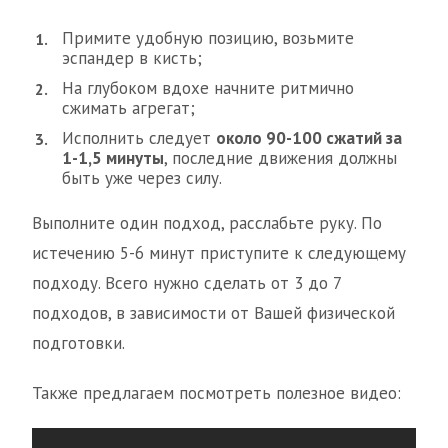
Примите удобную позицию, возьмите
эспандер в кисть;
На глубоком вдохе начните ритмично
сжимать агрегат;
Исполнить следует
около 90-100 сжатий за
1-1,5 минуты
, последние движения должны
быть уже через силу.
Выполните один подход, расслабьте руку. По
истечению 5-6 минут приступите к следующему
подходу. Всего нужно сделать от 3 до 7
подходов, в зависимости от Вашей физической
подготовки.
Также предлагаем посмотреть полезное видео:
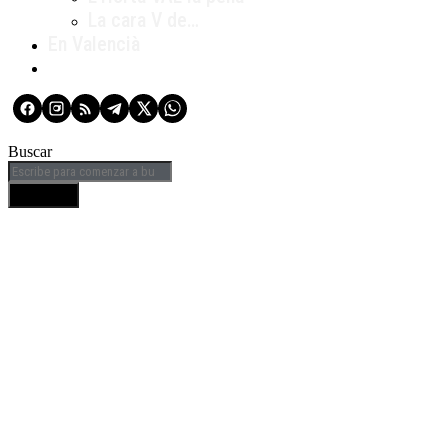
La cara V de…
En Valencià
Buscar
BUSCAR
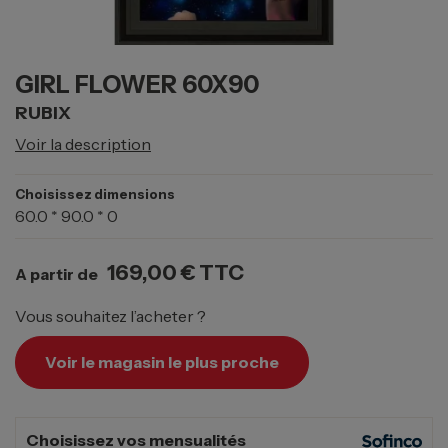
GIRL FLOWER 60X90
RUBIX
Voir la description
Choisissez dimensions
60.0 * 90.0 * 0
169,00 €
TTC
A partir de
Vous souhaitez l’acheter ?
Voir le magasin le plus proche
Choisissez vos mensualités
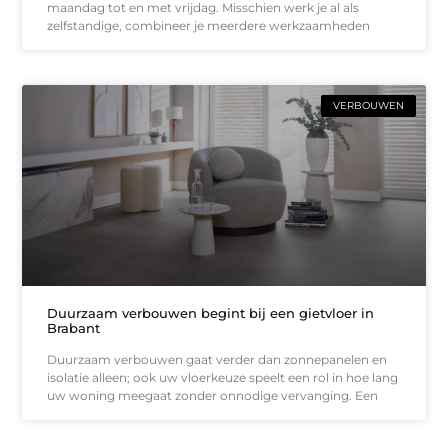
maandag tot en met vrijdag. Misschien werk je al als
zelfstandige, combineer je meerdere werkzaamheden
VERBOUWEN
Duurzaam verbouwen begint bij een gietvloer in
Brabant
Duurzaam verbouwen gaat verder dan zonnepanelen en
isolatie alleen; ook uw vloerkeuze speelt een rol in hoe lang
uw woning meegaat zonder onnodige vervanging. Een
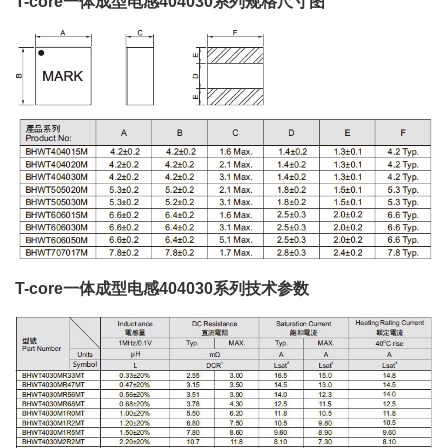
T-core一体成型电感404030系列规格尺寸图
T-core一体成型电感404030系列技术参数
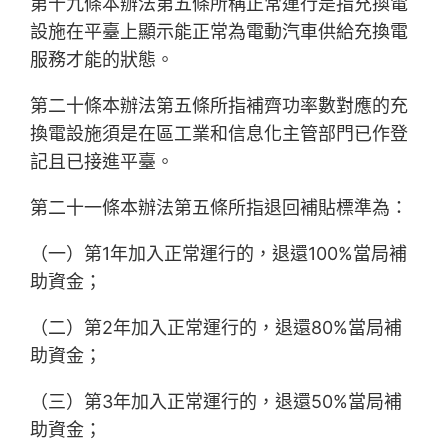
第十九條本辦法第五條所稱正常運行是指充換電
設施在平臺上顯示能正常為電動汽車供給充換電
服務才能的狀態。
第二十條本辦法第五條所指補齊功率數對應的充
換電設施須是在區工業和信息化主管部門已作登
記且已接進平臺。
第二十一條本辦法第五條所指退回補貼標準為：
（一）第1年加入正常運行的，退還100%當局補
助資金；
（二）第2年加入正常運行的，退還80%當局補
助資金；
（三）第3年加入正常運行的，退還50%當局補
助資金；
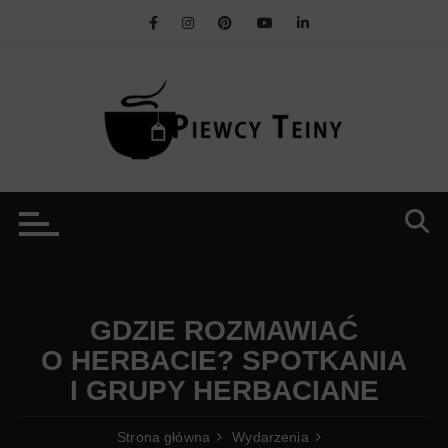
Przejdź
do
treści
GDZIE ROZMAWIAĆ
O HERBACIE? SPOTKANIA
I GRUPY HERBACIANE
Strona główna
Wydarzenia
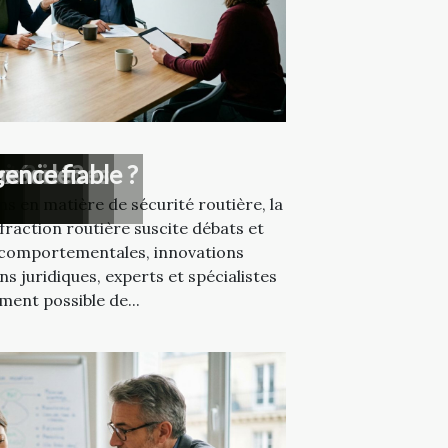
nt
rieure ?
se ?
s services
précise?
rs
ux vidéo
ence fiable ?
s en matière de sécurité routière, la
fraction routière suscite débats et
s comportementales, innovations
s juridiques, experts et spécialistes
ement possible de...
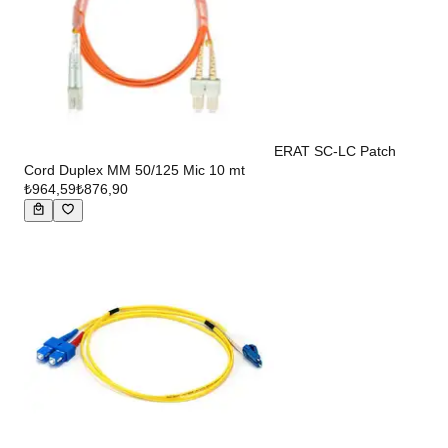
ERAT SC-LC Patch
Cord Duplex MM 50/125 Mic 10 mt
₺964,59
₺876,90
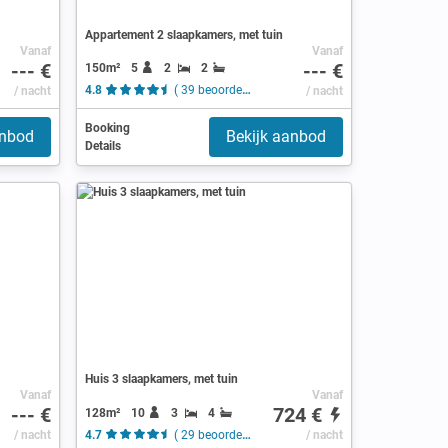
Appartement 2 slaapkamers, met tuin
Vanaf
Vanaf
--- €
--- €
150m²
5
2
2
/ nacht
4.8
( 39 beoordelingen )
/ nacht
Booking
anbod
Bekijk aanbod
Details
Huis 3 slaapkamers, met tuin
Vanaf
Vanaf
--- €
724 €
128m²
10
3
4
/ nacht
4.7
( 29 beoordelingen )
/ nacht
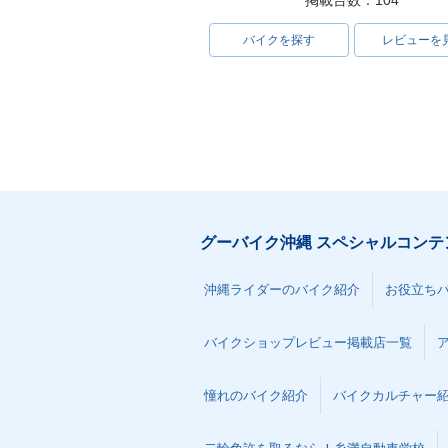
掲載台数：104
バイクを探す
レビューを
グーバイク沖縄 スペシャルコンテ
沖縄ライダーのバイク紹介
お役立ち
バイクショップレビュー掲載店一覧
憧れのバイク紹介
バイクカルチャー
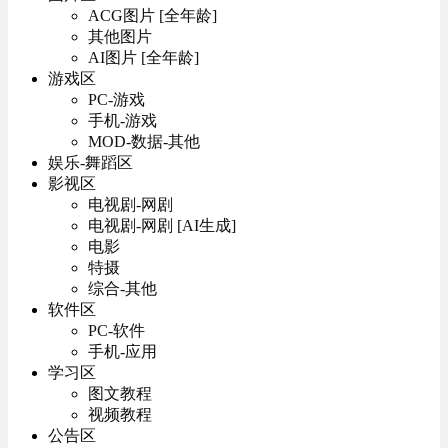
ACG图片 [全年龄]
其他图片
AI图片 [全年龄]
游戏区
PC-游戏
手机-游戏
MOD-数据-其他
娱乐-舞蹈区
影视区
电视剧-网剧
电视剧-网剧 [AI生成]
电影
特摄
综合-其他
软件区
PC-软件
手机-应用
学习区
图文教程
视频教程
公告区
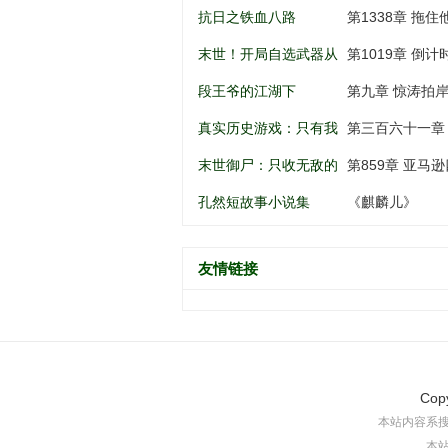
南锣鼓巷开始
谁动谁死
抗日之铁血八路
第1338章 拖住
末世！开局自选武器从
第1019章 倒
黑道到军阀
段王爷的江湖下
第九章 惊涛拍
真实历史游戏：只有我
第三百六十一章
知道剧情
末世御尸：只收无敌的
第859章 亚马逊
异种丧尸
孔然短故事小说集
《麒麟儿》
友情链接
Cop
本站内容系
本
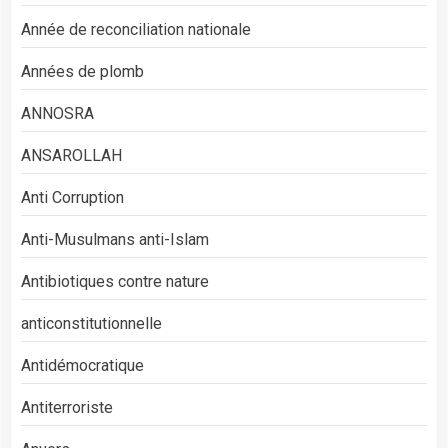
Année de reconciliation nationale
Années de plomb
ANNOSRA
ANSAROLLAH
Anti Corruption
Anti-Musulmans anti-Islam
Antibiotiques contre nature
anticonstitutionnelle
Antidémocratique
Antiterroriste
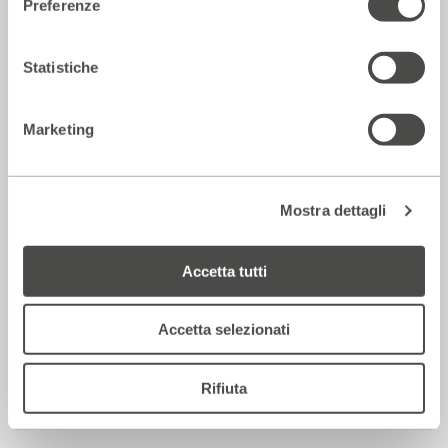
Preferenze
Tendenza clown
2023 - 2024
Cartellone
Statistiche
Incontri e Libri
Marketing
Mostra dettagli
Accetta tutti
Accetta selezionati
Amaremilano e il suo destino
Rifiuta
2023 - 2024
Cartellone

== == ==

- _Exercise details_
Take the word "slaapkamers" and find each line of the material that contains it. Copy those lines.

- _Answer space_
Appartement 2 slaapkamers, met tuin
Huis 3 slaapkamers, met tuin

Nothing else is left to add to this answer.